Published by the Students of Johns Hopkins since 1896
April 19, 2024

Audrey: Humor me for a minute: When was the last time you heard someone mention poetry? Unless you’re one of us still clutching on to the dream of studying and writing poetry, it was probably a while ago. I’d even venture to guess that it wasn’t even in a conversation about poetry.

For example, “Have you seen Moonlight yet? That movie was poetry,” or “What a game! That hidden ball trick was poetic.” Or, in a short-lived, sci-fi TV show from 2008, The Middleman, there was even, “Their tofu scramble is a poem.”

Morgan: That’s very true. And yes, I was the one who said that Moonlight is like poetry. It seemed like a fitting comparison.

Audrey: Fair enough, and it definitely makes me want to go see Moonlight even more now. Plus, it’s not like the everything-is-poetry game is a new phenomenon: Honoré de Balzac’s 1835 novel Le Père Goriot has the line “Mais nos beaux sentiments ne sont-ils pas les poésies de la volonté?” (But are not our finer feelings the poetry of the will?)

I’m curious though: What do we mean by referring to something non-poetic and even non-literary as poetry?

Morgan: To me, referring to something as poetry is certainly a compliment. I’ll use the Moonlight comparison as an example. When I say that Moonlight is poetic, it means the film wasn’t just good or enjoyable, but it was beautiful and artful in its emotional intensity and impact.

The cinematography, the acting, the script and the score all combined to create a carefully crafted meditation on the human condition that I couldn’t describe as anything but poetic.

Audrey: And maybe there’s also an element of completeness or fineness of construction, as though there would be nothing to add or take away. These uses probably pack something of the punch of the formal elements of poetry, the discipline of meter, rhyme and form.

Morgan: Exactly. When I saw Moonlight, I thought it was designed in a very thoughtful and expressive way, like a poem. Each part of the film was like a stanza, and within that, each line of dialogue and facial expression was a unit of emotion.

You knew that the film had been carefully planned out; From the score to every individual frame, it all felt intentional in the same way that every word and line break is a conscious choice in poetry. And I don’t think many films are like that.

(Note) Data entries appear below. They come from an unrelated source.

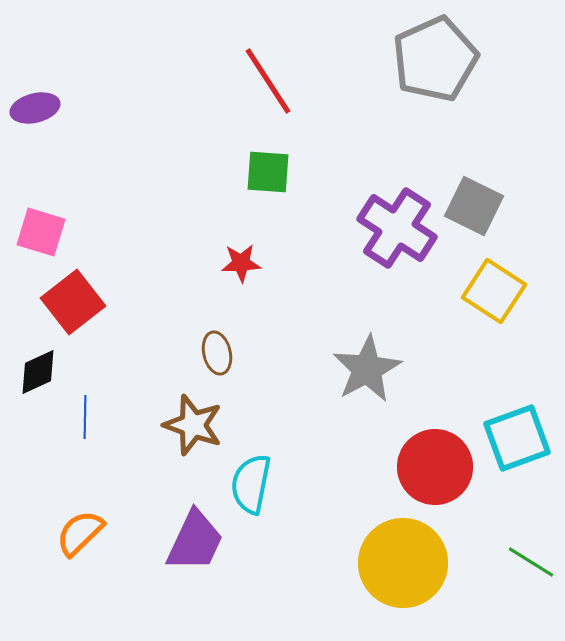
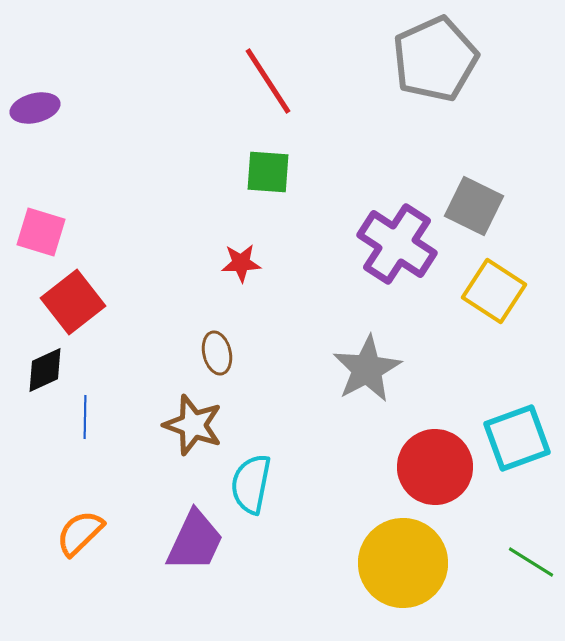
purple cross: moved 16 px down
black diamond: moved 7 px right, 2 px up
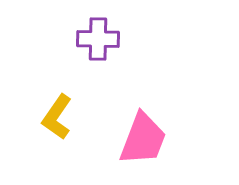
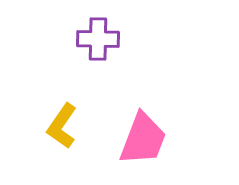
yellow L-shape: moved 5 px right, 9 px down
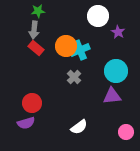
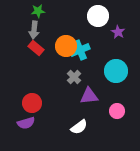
purple triangle: moved 23 px left
pink circle: moved 9 px left, 21 px up
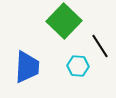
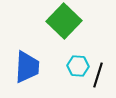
black line: moved 2 px left, 29 px down; rotated 50 degrees clockwise
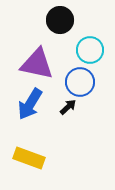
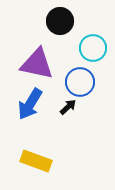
black circle: moved 1 px down
cyan circle: moved 3 px right, 2 px up
yellow rectangle: moved 7 px right, 3 px down
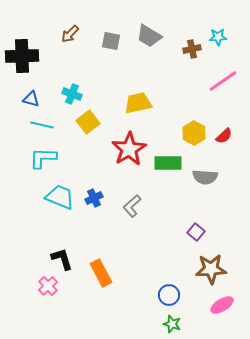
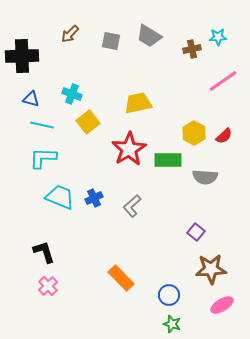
green rectangle: moved 3 px up
black L-shape: moved 18 px left, 7 px up
orange rectangle: moved 20 px right, 5 px down; rotated 16 degrees counterclockwise
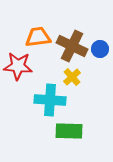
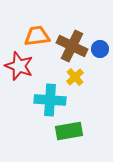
orange trapezoid: moved 1 px left, 1 px up
red star: moved 1 px right; rotated 16 degrees clockwise
yellow cross: moved 3 px right
green rectangle: rotated 12 degrees counterclockwise
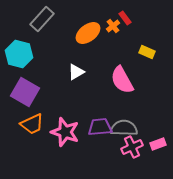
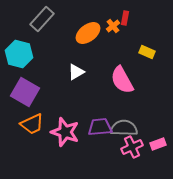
red rectangle: rotated 48 degrees clockwise
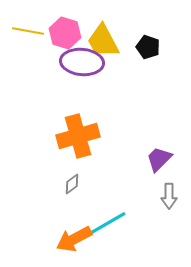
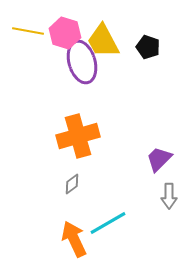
purple ellipse: rotated 69 degrees clockwise
orange arrow: rotated 93 degrees clockwise
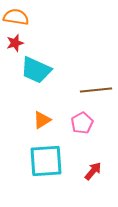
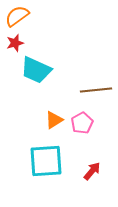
orange semicircle: moved 1 px right, 1 px up; rotated 45 degrees counterclockwise
orange triangle: moved 12 px right
red arrow: moved 1 px left
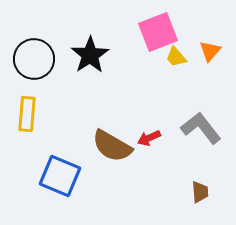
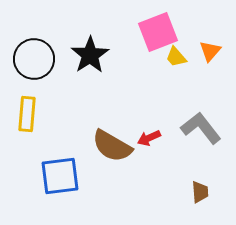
blue square: rotated 30 degrees counterclockwise
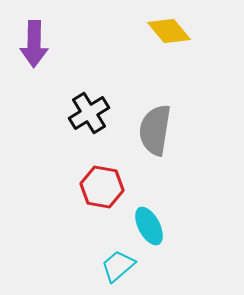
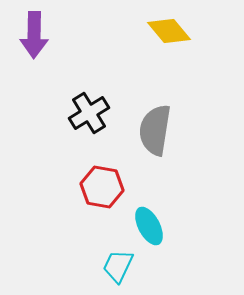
purple arrow: moved 9 px up
cyan trapezoid: rotated 24 degrees counterclockwise
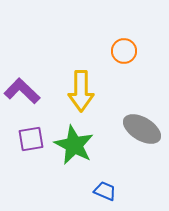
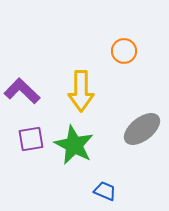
gray ellipse: rotated 69 degrees counterclockwise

Audrey: That’s really interesting. So when we think of a tofu scramble as a poem, we’re not just talking about the hedonistic pleasure of tasty food. It does more than just satisfy a need or an urge; It fulfills itself in some way and becomes the best version of what it is.

Morgan: Similarly, people often talk about dancing as “poetry in motion” or “poetry of the foot.” Dancing is a celebration; Somehow, it seems to be the highest potential of motion.

Audrey: But there’s another question to address here. We’ve talked about what these descriptions say about the things described, but what does all this say about poetry?

For the most part, we don’t read poetry after we’ve graduated from high school and bid goodbye to the requisite Shakespeare plays and sonnets, yet why when we want to express something as elegant, do we turn to the blanket label of “poetry”?

Morgan: Well, that comparison has a lot to do with the historical value of poetry. Think of the lyric and epic poets of Ancient Greece and of Renaissance writers like Petrarch and Dante. They were venerated. Their works were considered to be important and significant. Aristocratic patrons dispensed huge sums of money to support their artistic endeavors.

Now, I don’t think that people attribute the same amount of worth to poetry as they did in previous eras. Poetry, for some, has been rendered obsolete and meaningless.

Audrey: Sadly. But maybe it’s a good sign that people are still talking, however circuitously, about poetry.

W. H. Auden’s “In Memory of W. B. Yeats” contains the often-quoted line “poetry makes nothing happen.” Most of the time, when people excerpt this line, it is to prove that poetry is as useless as the skeptics would have us believe, but those people leave out Auden’s material point: “poetry makes nothing happen: it survives.”

To an extent, survive is exactly what poetry has done, creeping into the daily discourse even as the poets themselves have fallen out of fashion with the mainstream.